---------- Listed records
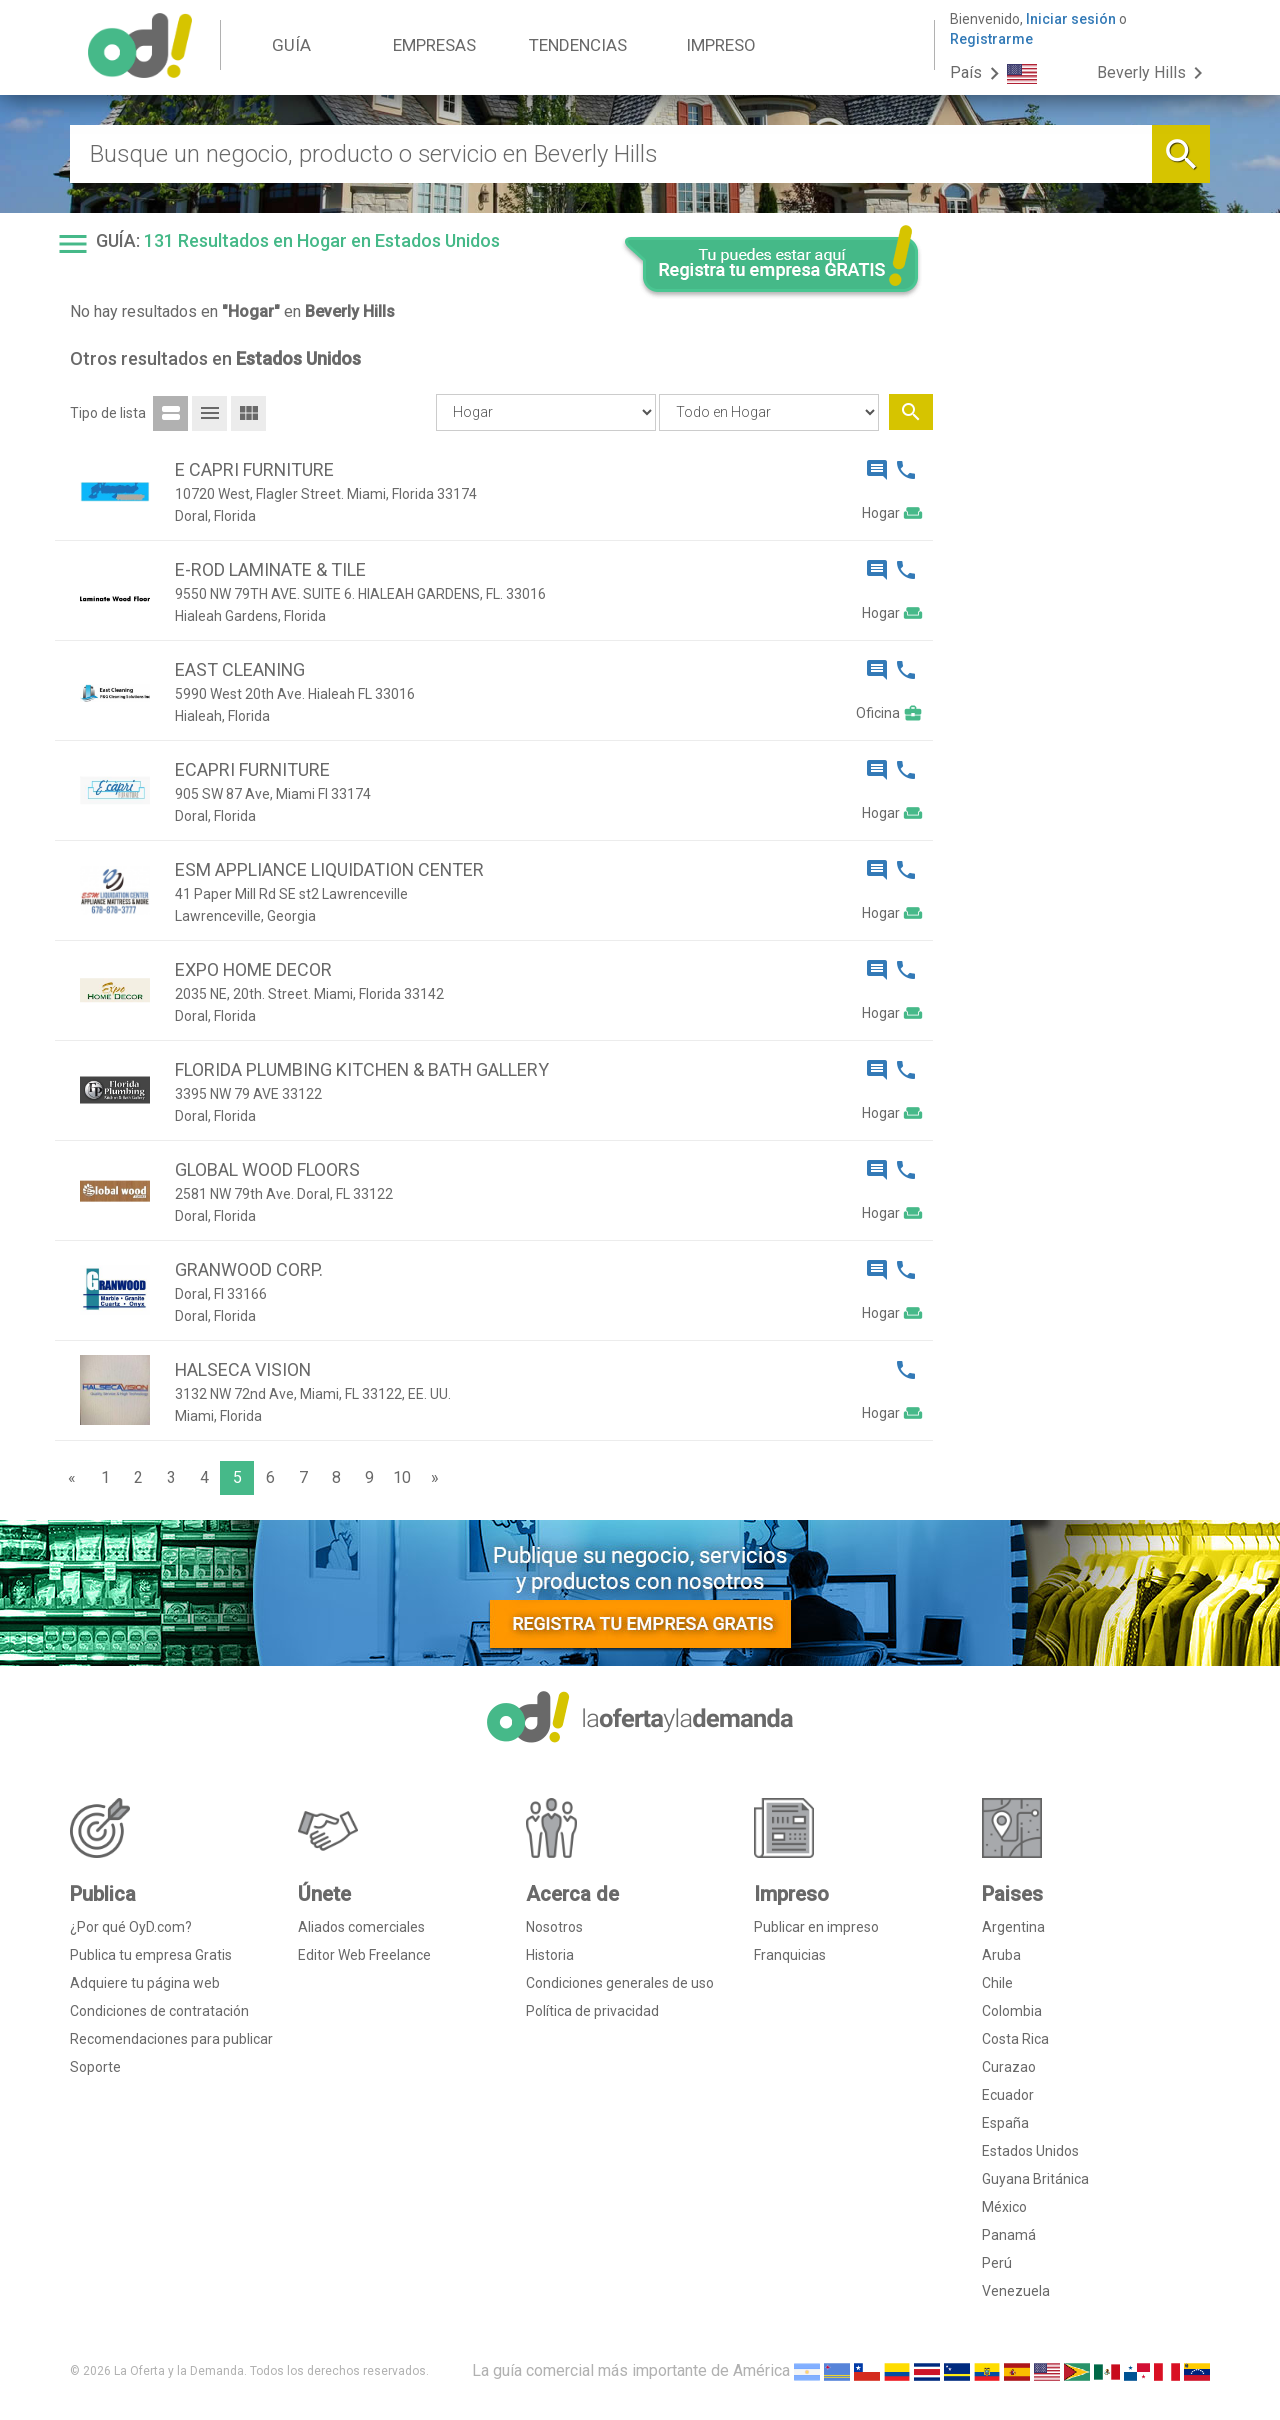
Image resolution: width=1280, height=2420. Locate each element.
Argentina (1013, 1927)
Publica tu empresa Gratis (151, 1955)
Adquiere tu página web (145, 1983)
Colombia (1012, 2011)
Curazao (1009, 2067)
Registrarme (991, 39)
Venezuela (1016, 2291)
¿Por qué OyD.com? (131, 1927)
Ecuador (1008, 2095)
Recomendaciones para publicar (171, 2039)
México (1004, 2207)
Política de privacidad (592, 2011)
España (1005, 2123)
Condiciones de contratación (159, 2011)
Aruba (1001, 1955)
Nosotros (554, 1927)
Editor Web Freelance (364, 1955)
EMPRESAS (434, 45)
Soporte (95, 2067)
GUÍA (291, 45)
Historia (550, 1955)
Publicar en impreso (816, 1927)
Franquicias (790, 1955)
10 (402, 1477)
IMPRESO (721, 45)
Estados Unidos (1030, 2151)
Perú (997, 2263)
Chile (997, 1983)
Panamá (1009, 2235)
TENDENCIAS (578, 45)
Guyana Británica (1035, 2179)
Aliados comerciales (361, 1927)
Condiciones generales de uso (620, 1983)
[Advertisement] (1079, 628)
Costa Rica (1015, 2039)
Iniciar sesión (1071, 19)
--------------------
---------- Listed records
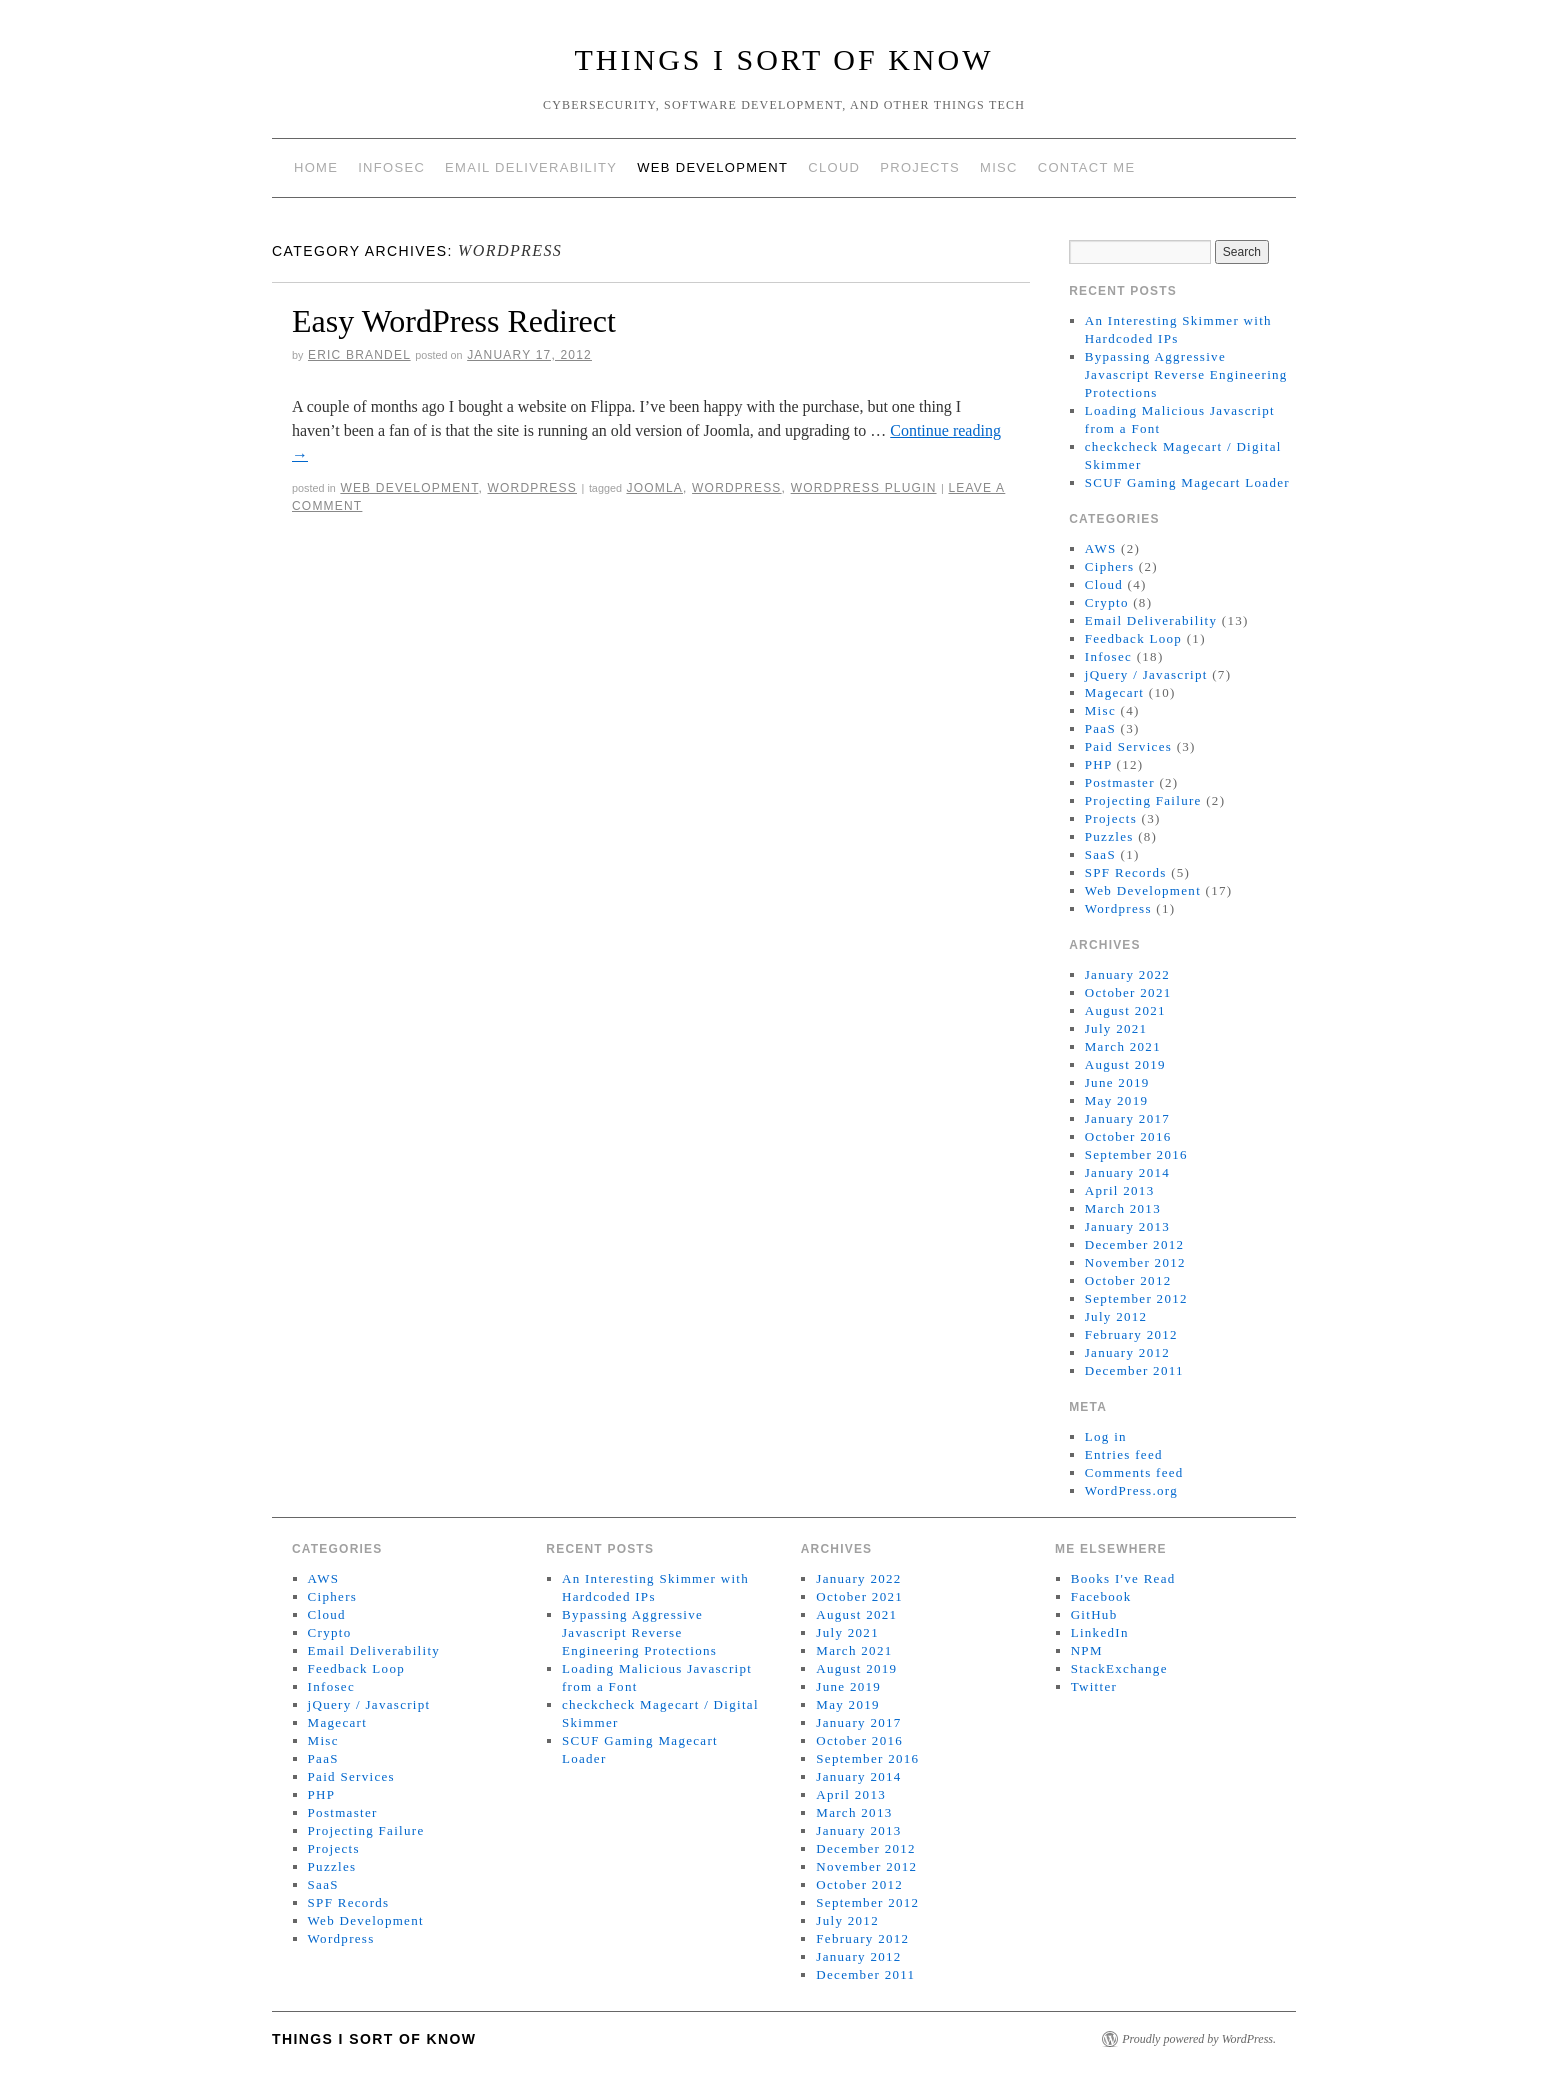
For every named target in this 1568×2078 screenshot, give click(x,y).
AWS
--------------------
Give an exact copy of the lines above from the line with "Ecuador (1008, 2095)" up to and including the line with "Iniciar sesión (1071, 19)", and leave everything else out.

Ecuador (1008, 2095)
Recomendaciones para publicar (171, 2039)
México (1004, 2207)
Política de privacidad (592, 2011)
España (1005, 2123)
Condiciones de contratación (159, 2011)
Aruba (1001, 1955)
Nosotros (554, 1927)
Editor Web Freelance (364, 1955)
EMPRESAS (434, 45)
Soporte (95, 2067)
GUÍA (291, 45)
Historia (550, 1955)
Publicar en impreso (816, 1927)
Franquicias (790, 1955)
10 (402, 1477)
IMPRESO (721, 45)
Estados Unidos (1030, 2151)
Perú (997, 2263)
Chile (997, 1983)
Panamá (1009, 2235)
TENDENCIAS (578, 45)
Guyana Británica (1035, 2179)
Aliados comerciales (361, 1927)
Condiciones generales de uso (620, 1983)
[Advertisement] (1079, 628)
Costa Rica (1015, 2039)
Iniciar sesión (1071, 19)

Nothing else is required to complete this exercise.